Search the data below for the word "Jahr" and report how many lines contain it. Nothing but the number is needed.
—————
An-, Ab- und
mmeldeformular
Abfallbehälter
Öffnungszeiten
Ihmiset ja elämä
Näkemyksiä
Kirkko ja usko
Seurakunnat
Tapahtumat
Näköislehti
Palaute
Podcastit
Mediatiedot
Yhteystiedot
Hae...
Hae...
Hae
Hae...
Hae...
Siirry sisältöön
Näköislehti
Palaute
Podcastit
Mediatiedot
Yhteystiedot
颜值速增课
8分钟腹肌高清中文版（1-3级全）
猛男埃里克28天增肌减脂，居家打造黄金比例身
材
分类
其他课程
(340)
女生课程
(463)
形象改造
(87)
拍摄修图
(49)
—————
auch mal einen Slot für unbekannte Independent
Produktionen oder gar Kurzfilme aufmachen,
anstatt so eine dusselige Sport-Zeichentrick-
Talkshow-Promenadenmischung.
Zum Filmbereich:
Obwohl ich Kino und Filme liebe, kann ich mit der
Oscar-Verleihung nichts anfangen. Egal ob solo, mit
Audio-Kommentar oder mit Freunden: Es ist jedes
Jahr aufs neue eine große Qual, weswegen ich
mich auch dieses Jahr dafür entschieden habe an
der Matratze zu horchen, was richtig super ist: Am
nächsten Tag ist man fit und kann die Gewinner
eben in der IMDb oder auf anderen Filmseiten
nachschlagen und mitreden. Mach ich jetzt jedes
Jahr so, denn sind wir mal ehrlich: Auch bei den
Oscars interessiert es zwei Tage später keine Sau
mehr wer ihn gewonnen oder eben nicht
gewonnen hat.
—————
## Task answer
3